Would you give the records below again, exactly and completely?

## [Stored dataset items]
--------

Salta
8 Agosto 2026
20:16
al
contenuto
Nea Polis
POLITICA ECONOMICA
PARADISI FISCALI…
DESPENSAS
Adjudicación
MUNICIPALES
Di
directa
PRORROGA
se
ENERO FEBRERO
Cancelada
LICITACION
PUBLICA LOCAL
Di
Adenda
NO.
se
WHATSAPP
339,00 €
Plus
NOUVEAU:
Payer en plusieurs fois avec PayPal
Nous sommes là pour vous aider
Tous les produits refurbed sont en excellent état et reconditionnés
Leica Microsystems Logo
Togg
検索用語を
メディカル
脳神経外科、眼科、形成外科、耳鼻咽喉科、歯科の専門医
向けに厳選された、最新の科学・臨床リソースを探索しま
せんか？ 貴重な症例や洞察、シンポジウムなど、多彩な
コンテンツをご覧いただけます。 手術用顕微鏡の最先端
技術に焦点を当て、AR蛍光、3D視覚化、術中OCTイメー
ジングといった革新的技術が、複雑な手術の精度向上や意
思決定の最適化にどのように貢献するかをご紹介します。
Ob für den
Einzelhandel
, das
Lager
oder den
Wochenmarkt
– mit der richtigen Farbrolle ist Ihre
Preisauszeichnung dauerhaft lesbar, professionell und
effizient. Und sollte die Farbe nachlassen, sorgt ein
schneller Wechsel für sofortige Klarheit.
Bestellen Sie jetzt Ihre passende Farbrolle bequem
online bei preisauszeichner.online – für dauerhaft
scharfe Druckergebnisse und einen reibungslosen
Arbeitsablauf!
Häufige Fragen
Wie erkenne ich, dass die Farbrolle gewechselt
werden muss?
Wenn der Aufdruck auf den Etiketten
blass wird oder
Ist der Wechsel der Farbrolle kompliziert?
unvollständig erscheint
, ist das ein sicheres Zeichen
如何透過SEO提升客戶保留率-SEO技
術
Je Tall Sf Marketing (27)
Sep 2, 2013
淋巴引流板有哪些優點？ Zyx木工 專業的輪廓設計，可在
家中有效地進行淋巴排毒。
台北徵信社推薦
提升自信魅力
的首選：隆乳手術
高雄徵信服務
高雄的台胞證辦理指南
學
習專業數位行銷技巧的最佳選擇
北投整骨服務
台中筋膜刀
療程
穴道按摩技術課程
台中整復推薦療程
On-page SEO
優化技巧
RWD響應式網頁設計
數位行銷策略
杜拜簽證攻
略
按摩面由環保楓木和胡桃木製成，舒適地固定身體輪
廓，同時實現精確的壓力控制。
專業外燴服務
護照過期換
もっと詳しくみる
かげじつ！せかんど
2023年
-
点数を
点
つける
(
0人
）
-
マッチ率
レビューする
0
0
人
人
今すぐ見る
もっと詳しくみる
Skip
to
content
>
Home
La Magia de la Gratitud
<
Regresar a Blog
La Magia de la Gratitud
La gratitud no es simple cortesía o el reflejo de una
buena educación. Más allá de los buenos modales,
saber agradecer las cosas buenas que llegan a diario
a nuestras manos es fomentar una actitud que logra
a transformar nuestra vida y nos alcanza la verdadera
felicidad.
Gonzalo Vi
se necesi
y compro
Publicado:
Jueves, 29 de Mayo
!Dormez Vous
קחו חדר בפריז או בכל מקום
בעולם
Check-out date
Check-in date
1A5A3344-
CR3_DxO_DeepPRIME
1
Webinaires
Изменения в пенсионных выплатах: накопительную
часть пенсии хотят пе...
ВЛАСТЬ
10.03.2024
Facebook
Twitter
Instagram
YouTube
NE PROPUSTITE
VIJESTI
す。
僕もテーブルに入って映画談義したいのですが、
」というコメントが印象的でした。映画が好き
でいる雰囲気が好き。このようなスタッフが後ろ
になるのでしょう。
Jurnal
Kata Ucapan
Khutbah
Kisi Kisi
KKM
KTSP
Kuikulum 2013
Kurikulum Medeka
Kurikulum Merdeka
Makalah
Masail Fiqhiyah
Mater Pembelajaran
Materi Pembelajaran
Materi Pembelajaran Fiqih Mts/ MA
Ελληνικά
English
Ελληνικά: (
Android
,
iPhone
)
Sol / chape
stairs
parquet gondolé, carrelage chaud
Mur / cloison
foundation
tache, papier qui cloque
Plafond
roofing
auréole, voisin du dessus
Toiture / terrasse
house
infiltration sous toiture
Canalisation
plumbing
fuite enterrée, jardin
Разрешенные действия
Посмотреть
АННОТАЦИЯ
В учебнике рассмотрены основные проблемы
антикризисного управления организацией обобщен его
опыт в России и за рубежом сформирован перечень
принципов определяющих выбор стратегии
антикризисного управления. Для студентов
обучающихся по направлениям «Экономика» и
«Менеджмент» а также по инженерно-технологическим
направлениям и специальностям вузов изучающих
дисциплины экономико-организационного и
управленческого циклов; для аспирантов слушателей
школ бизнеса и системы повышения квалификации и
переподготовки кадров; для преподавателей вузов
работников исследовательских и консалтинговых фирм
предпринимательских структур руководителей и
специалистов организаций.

--------

## [Result of the exercise]
Salta
8 Agosto 2026
20:16
al
contenuto
Nea Polis
POLITICA ECONOMICA
PARADISI FISCALI…
DESPENSAS
Adjudicación
MUNICIPALES
Di
directa
PRORROGA
se
ENERO FEBRERO
Cancelada
LICITACION
PUBLICA LOCAL
Di
Adenda
NO.
se
WHATSAPP
339,00 €
Plus
NOUVEAU:
Payer en plusieurs fois avec PayPal
Nous sommes là pour vous aider
Tous les produits refurbed sont en excellent état et reconditionnés
Leica Microsystems Logo
Togg
検索用語を
メディカル
脳神経外科、眼科、形成外科、耳鼻咽喉科、歯科の専門医
向けに厳選された、最新の科学・臨床リソースを探索しま
せんか？ 貴重な症例や洞察、シンポジウムなど、多彩な
コンテンツをご覧いただけます。 手術用顕微鏡の最先端
技術に焦点を当て、AR蛍光、3D視覚化、術中OCTイメー
ジングといった革新的技術が、複雑な手術の精度向上や意
思決定の最適化にどのように貢献するかをご紹介します。
Ob für den
Einzelhandel
, das
Lager
oder den
Wochenmarkt
– mit der richtigen Farbrolle ist Ihre
Preisauszeichnung dauerhaft lesbar, professionell und
effizient. Und sollte die Farbe nachlassen, sorgt ein
schneller Wechsel für sofortige Klarheit.
Bestellen Sie jetzt Ihre passende Farbrolle bequem
online bei preisauszeichner.online – für dauerhaft
scharfe Druckergebnisse und einen reibungslosen
Arbeitsablauf!
Häufige Fragen
Wie erkenne ich, dass die Farbrolle gewechselt
werden muss?
Wenn der Aufdruck auf den Etiketten
blass wird oder
Ist der Wechsel der Farbrolle kompliziert?
unvollständig erscheint
, ist das ein sicheres Zeichen
如何透過SEO提升客戶保留率-SEO技
術
Je Tall Sf Marketing (27)
Sep 2, 2013
淋巴引流板有哪些優點？ Zyx木工 專業的輪廓設計，可在
家中有效地進行淋巴排毒。
台北徵信社推薦
提升自信魅力
的首選：隆乳手術
高雄徵信服務
高雄的台胞證辦理指南
學
習專業數位行銷技巧的最佳選擇
北投整骨服務
台中筋膜刀
療程
穴道按摩技術課程
台中整復推薦療程
On-page SEO
優化技巧
RWD響應式網頁設計
數位行銷策略
杜拜簽證攻
略
按摩面由環保楓木和胡桃木製成，舒適地固定身體輪
廓，同時實現精確的壓力控制。
專業外燴服務
護照過期換
もっと詳しくみる
かげじつ！せかんど
2023年
-
点数を
点
つける
(
0人
）
-
マッチ率
レビューする
0
0
人
人
今すぐ見る
もっと詳しくみる
Skip
to
content
>
Home
La Magia de la Gratitud
<
Regresar a Blog
La Magia de la Gratitud
La gratitud no es simple cortesía o el reflejo de una
buena educación. Más allá de los buenos modales,
saber agradecer las cosas buenas que llegan a diario
a nuestras manos es fomentar una actitud que logra
a transformar nuestra vida y nos alcanza la verdadera
felicidad.
Gonzalo Vi
se necesi
y compro
Publicado:
Jueves, 29 de Mayo
!Dormez Vous
קחו חדר בפריז או בכל מקום
בעולם
Check-out date
Check-in date
1A5A3344-
CR3_DxO_DeepPRIME
1
Webinaires
Изменения в пенсионных выплатах: накопительную
часть пенсии хотят пе...
ВЛАСТЬ
10.03.2024
Facebook
Twitter
Instagram
YouTube
NE PROPUSTITE
VIJESTI
す。
僕もテーブルに入って映画談義したいのですが、
」というコメントが印象的でした。映画が好き
でいる雰囲気が好き。このようなスタッフが後ろ
になるのでしょう。
Jurnal
Kata Ucapan
Khutbah
Kisi Kisi
KKM
KTSP
Kuikulum 2013
Kurikulum Medeka
Kurikulum Merdeka
Makalah
Masail Fiqhiyah
Mater Pembelajaran
Materi Pembelajaran
Materi Pembelajaran Fiqih Mts/ MA
Ελληνικά
English
Ελληνικά: (
Android
,
iPhone
)
Sol / chape
stairs
parquet gondolé, carrelage chaud
Mur / cloison
foundation
tache, papier qui cloque
Plafond
roofing
auréole, voisin du dessus
Toiture / terrasse
house
infiltration sous toiture
Canalisation
plumbing
fuite enterrée, jardin
Разрешенные действия
Посмотреть
АННОТАЦИЯ
В учебнике рассмотрены основные проблемы
антикризисного управления организацией обобщен его
опыт в России и за рубежом сформирован перечень
принципов определяющих выбор стратегии
антикризисного управления. Для студентов
обучающихся по направлениям «Экономика» и
«Менеджмент» а также по инженерно-технологическим
направлениям и специальностям вузов изучающих
дисциплины экономико-организационного и
управленческого циклов; для аспирантов слушателей
школ бизнеса и системы повышения квалификации и
переподготовки кадров; для преподавателей вузов
работников исследовательских и консалтинговых фирм
предпринимательских структур руководителей и
специалистов организаций.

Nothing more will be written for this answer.